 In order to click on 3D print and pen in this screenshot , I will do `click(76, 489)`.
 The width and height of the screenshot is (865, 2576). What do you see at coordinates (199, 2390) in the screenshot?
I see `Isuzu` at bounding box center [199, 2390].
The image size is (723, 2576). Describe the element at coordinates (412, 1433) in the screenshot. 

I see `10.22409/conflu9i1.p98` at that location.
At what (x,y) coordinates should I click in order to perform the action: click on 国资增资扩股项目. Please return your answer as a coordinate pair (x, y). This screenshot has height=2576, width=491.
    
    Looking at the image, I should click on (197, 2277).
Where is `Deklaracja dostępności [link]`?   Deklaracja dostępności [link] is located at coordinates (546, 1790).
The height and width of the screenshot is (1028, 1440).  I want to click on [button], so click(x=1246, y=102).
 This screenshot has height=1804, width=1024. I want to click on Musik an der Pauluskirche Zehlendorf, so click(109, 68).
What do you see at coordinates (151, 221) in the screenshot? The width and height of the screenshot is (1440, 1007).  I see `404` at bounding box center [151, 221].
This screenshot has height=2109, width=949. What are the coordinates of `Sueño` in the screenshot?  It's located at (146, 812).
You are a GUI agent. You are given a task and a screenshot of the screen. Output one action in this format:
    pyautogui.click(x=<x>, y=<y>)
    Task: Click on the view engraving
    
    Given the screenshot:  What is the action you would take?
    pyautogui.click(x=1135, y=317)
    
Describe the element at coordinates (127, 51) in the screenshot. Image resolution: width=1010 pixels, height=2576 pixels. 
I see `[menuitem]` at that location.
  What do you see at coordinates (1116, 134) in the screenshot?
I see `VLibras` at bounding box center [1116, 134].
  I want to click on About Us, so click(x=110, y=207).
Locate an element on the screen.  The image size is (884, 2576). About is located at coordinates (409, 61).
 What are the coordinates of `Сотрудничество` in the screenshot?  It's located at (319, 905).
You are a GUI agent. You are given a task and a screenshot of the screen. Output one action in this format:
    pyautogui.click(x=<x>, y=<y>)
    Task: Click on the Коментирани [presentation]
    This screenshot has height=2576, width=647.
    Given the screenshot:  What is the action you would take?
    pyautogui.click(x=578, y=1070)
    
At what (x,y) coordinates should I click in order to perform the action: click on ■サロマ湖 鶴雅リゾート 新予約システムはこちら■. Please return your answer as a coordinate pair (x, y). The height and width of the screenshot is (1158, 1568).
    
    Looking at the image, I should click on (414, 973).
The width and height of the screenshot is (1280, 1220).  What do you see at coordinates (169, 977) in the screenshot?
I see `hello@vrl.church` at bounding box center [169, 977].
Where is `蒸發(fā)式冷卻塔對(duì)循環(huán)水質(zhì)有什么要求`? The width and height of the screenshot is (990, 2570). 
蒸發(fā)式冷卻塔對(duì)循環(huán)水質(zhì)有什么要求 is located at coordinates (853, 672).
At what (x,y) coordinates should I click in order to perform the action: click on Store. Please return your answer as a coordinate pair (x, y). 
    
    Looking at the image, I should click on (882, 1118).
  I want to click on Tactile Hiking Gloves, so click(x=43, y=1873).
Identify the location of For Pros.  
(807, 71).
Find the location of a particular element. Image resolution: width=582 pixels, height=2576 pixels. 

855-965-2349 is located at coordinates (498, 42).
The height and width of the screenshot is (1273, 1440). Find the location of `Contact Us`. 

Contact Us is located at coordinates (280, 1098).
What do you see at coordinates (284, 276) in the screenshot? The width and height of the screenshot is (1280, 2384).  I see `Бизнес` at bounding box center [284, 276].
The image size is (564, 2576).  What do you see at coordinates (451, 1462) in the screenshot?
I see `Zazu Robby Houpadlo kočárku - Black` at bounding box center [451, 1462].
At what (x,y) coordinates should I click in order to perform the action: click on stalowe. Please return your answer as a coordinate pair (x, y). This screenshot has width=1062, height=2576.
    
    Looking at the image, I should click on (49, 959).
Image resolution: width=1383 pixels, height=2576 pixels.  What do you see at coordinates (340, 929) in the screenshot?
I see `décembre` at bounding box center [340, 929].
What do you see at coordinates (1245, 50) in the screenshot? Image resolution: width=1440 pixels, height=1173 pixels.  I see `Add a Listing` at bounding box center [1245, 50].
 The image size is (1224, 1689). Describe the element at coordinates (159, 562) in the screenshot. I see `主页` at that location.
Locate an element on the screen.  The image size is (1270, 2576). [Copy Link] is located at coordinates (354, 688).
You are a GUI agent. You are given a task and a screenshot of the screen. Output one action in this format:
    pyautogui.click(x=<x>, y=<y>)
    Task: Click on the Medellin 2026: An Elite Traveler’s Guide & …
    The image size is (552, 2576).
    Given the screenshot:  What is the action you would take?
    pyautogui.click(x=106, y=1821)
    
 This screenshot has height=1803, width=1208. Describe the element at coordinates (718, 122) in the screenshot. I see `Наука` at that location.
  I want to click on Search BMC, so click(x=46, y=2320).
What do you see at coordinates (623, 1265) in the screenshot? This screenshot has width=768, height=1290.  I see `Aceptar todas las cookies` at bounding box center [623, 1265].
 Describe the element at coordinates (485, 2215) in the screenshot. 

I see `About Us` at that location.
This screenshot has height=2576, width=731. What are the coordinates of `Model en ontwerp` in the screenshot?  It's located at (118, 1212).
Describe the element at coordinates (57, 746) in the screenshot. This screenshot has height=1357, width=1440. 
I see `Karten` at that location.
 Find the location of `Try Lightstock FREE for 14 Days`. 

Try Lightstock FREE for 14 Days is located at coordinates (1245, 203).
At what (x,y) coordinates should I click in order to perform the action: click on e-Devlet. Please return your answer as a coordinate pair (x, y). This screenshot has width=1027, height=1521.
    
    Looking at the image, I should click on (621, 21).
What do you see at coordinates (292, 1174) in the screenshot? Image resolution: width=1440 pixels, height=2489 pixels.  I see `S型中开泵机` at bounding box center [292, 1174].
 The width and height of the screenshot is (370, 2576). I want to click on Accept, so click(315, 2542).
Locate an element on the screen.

++++

What you return must match the data word for word.

Result for this task:
 In order to click on 3D print and pen in this screenshot , I will do `click(76, 489)`.
 The width and height of the screenshot is (865, 2576). What do you see at coordinates (199, 2390) in the screenshot?
I see `Isuzu` at bounding box center [199, 2390].
The image size is (723, 2576). Describe the element at coordinates (412, 1433) in the screenshot. 

I see `10.22409/conflu9i1.p98` at that location.
At what (x,y) coordinates should I click in order to perform the action: click on 国资增资扩股项目. Please return your answer as a coordinate pair (x, y). This screenshot has height=2576, width=491.
    
    Looking at the image, I should click on (197, 2277).
Where is `Deklaracja dostępności [link]`?   Deklaracja dostępności [link] is located at coordinates (546, 1790).
The height and width of the screenshot is (1028, 1440).  I want to click on [button], so click(x=1246, y=102).
 This screenshot has height=1804, width=1024. I want to click on Musik an der Pauluskirche Zehlendorf, so click(109, 68).
What do you see at coordinates (151, 221) in the screenshot? The width and height of the screenshot is (1440, 1007).  I see `404` at bounding box center [151, 221].
This screenshot has height=2109, width=949. What are the coordinates of `Sueño` in the screenshot?  It's located at (146, 812).
You are a GUI agent. You are given a task and a screenshot of the screen. Output one action in this format:
    pyautogui.click(x=<x>, y=<y>)
    Task: Click on the view engraving
    
    Given the screenshot:  What is the action you would take?
    pyautogui.click(x=1135, y=317)
    
Describe the element at coordinates (127, 51) in the screenshot. Image resolution: width=1010 pixels, height=2576 pixels. 
I see `[menuitem]` at that location.
  What do you see at coordinates (1116, 134) in the screenshot?
I see `VLibras` at bounding box center [1116, 134].
  I want to click on About Us, so click(x=110, y=207).
Locate an element on the screen.  The image size is (884, 2576). About is located at coordinates (409, 61).
 What are the coordinates of `Сотрудничество` in the screenshot?  It's located at (319, 905).
You are a GUI agent. You are given a task and a screenshot of the screen. Output one action in this format:
    pyautogui.click(x=<x>, y=<y>)
    Task: Click on the Коментирани [presentation]
    This screenshot has height=2576, width=647.
    Given the screenshot:  What is the action you would take?
    pyautogui.click(x=578, y=1070)
    
At what (x,y) coordinates should I click in order to perform the action: click on ■サロマ湖 鶴雅リゾート 新予約システムはこちら■. Please return your answer as a coordinate pair (x, y). The height and width of the screenshot is (1158, 1568).
    
    Looking at the image, I should click on (414, 973).
The width and height of the screenshot is (1280, 1220).  What do you see at coordinates (169, 977) in the screenshot?
I see `hello@vrl.church` at bounding box center [169, 977].
Where is `蒸發(fā)式冷卻塔對(duì)循環(huán)水質(zhì)有什么要求`? The width and height of the screenshot is (990, 2570). 
蒸發(fā)式冷卻塔對(duì)循環(huán)水質(zhì)有什么要求 is located at coordinates (853, 672).
At what (x,y) coordinates should I click in order to perform the action: click on Store. Please return your answer as a coordinate pair (x, y). 
    
    Looking at the image, I should click on (882, 1118).
  I want to click on Tactile Hiking Gloves, so click(x=43, y=1873).
Identify the location of For Pros.  
(807, 71).
Find the location of a particular element. Image resolution: width=582 pixels, height=2576 pixels. 

855-965-2349 is located at coordinates (498, 42).
The height and width of the screenshot is (1273, 1440). Find the location of `Contact Us`. 

Contact Us is located at coordinates (280, 1098).
What do you see at coordinates (284, 276) in the screenshot? The width and height of the screenshot is (1280, 2384).  I see `Бизнес` at bounding box center [284, 276].
The image size is (564, 2576).  What do you see at coordinates (451, 1462) in the screenshot?
I see `Zazu Robby Houpadlo kočárku - Black` at bounding box center [451, 1462].
At what (x,y) coordinates should I click in order to perform the action: click on stalowe. Please return your answer as a coordinate pair (x, y). This screenshot has width=1062, height=2576.
    
    Looking at the image, I should click on (49, 959).
Image resolution: width=1383 pixels, height=2576 pixels.  What do you see at coordinates (340, 929) in the screenshot?
I see `décembre` at bounding box center [340, 929].
What do you see at coordinates (1245, 50) in the screenshot? Image resolution: width=1440 pixels, height=1173 pixels.  I see `Add a Listing` at bounding box center [1245, 50].
 The image size is (1224, 1689). Describe the element at coordinates (159, 562) in the screenshot. I see `主页` at that location.
Locate an element on the screen.  The image size is (1270, 2576). [Copy Link] is located at coordinates (354, 688).
You are a GUI agent. You are given a task and a screenshot of the screen. Output one action in this format:
    pyautogui.click(x=<x>, y=<y>)
    Task: Click on the Medellin 2026: An Elite Traveler’s Guide & …
    The image size is (552, 2576).
    Given the screenshot:  What is the action you would take?
    pyautogui.click(x=106, y=1821)
    
 This screenshot has height=1803, width=1208. Describe the element at coordinates (718, 122) in the screenshot. I see `Наука` at that location.
  I want to click on Search BMC, so click(x=46, y=2320).
What do you see at coordinates (623, 1265) in the screenshot? This screenshot has width=768, height=1290.  I see `Aceptar todas las cookies` at bounding box center [623, 1265].
 Describe the element at coordinates (485, 2215) in the screenshot. 

I see `About Us` at that location.
This screenshot has height=2576, width=731. What are the coordinates of `Model en ontwerp` in the screenshot?  It's located at (118, 1212).
Describe the element at coordinates (57, 746) in the screenshot. This screenshot has height=1357, width=1440. 
I see `Karten` at that location.
 Find the location of `Try Lightstock FREE for 14 Days`. 

Try Lightstock FREE for 14 Days is located at coordinates (1245, 203).
At what (x,y) coordinates should I click in order to perform the action: click on e-Devlet. Please return your answer as a coordinate pair (x, y). This screenshot has width=1027, height=1521.
    
    Looking at the image, I should click on (621, 21).
What do you see at coordinates (292, 1174) in the screenshot? Image resolution: width=1440 pixels, height=2489 pixels.  I see `S型中开泵机` at bounding box center [292, 1174].
 The width and height of the screenshot is (370, 2576). I want to click on Accept, so click(315, 2542).
Locate an element on the screen.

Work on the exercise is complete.